# Parkingson's Dataset (Machine Learning)
# Scikit-Learn (Random Forests Regressor & Gradient Boosting Regressor) Regression

Author: James Roberts
Date: 4/22/2022

The “Parkinson’s Dataset” is a collection of voice measurements from patients with early-stage
Parkinson’s disease (PD) who were recruited to a six-month trial of a tele-monitoring device for
remote symptom progression monitoring. The recordings were automatically captured in the patients’ homes. The dataset was created by Drs. Athanasios Tsanas and Max Little of the University of Oxford, UK, in collaboration with 10 medical centers in the USA and Intel Corporation, who developed the tele-monitoring device to record the speech signals. The Parkinson’s
Dataset was donated by the authors on June, 2008 and can be retrieved at the public URL:
https://archive.ics.uci.edu/ml/datasets/Parkinsons.

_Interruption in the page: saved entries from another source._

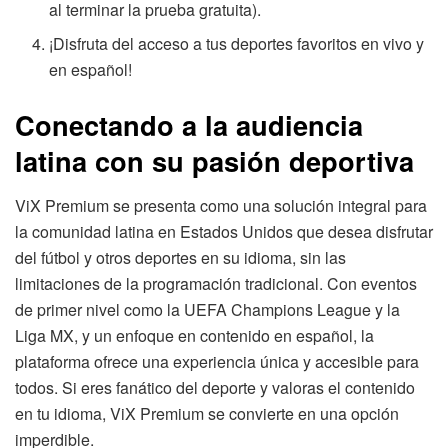
al terminar la prueba gratuita).
¡Disfruta del acceso a tus deportes favoritos en vivo y
en español!
Conectando a la audiencia
latina con su pasión deportiva
ViX Premium se presenta como una solución integral para
la comunidad latina en Estados Unidos que desea disfrutar
del fútbol y otros deportes en su idioma, sin las
limitaciones de la programación tradicional. Con eventos
de primer nivel como la UEFA Champions League y la
Liga MX, y un enfoque en contenido en español, la
plataforma ofrece una experiencia única y accesible para
todos. Si eres fanático del deporte y valoras el contenido
en tu idioma, ViX Premium se convierte en una opción
imperdible.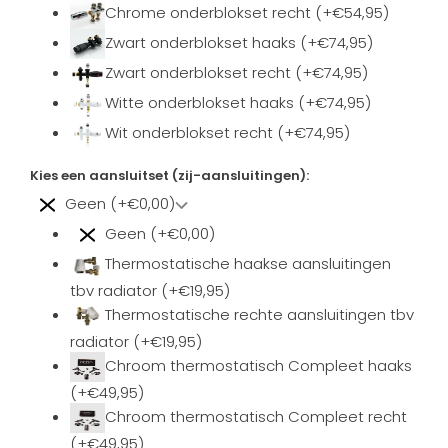
Chrome onderblokset recht (+€54,95)
Zwart onderblokset haaks (+€74,95)
Zwart onderblokset recht (+€74,95)
Witte onderblokset haaks (+€74,95)
Wit onderblokset recht (+€74,95)
Kies een aansluitset (zij-aansluitingen):
Geen (+€0,00)
Geen (+€0,00)
Thermostatische haakse aansluitingen
tbv radiator (+€19,95)
Thermostatische rechte aansluitingen tbv
radiator (+€19,95)
Chroom thermostatisch Compleet haaks
(+€49,95)
Chroom thermostatisch Compleet recht
(+€49,95)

Includes 19 features, which are detailed below:
name: integer that uniquely identifies each subject participating to the study.
Jitter(%), Jitter(Abs), Jitter:RAP, Jitter:PPQ5, Jitter:DDP: A total of five (5) measures of the variation in fundamental frequency (in Hz) of the speech sound.
Shimmer, Shimmer(dB), Shimmer:APQ3, Shimmer:APQ5, Shimmer:APQ11, Shimmer:DDA: A
total of six (6) measures of variation in amplitude of the speech sound.
NHR, HNR: two (2) measures of ratio of noise-to-tonal components in the voice.
RPDE: a nonlinear dynamical complexity measure.
DFA: signal fractal scaling exponent.
PPE: a nonlinear measure of fundamental frequency variation.
motor UPDRS: UPDRS motor score, which is a numerical score assigned by the clinician upon
examining the motor abilities of the patient in a sequence of predefined motor tasks.
total UPDRS: UPDRS total score, which is the sum of multiple scores assigned by the clinician
upon examining the motor abilities, mental abilities, and mood of the patient in a sequence
of predefined tasks.
A description of the databases is reported in article [1]. A total of 5,875 voice recordings from 42
patients are included in the dataset, approximately 200 recordings per patient. No missing value
is reported.

[1] Tsanas A., Little M. A., McSharry P. E., Ramig L. O., “Accurate telemonitoring of Parkinson’s
disease progression by noninvasive speech tests,” IEEE Trans Biomed Eng, vol. 57 (4), pp. 884–
93, April 2010. DOI: 10.1109/TBME.2009.2036000

In [5]:
import pandas as pd             # Pandas is for data analysis and structure manipulation
import numpy as np              # NumPy is for numerical operations
import matplotlib               # MatPlotLib is for making plots & figures
import matplotlib.pyplot as plt # PyPlot is a subset of the library for making MATLAB-style plots

## Let us setup the font size
plt.rcParams['axes.labelsize']  = 14
plt.rcParams['xtick.labelsize'] = 12
plt.rcParams['ytick.labelsize'] = 12
print('Done!')

import warnings
warnings.filterwarnings("ignore")

Done!


In [6]:
# Upload Files (if using google colab, otherwise comment out)
from google.colab import files
import io
uploaded = files.upload()

In [7]:
# Create data table
dataTable = pd.read_csv('dataset_parkinson.csv')

In [8]:
# Retrieve the list of patients
P = dataTable['name'].to_numpy()
P = P.astype('int')

# Retrieve the output variable and the feature matrix
# Output Variable: Y
Y = dataTable['motor_UPDRS'].to_numpy()

# Feature Matrix without the output variable. Remove names. Remove total_UPDRS
# as it is based on our Output variable
dataTable = dataTable.drop(['motor_UPDRS','total_UPDRS','name'], axis = 1)
X = dataTable.to_numpy()

print('Size of Y: %d (min: %d - max: %d)' % (np.size(Y,axis=0),np.min(Y),np.max(Y)))
print('Size of X: %d x %d' % (np.size(X,axis=0),np.size(X,axis=1)))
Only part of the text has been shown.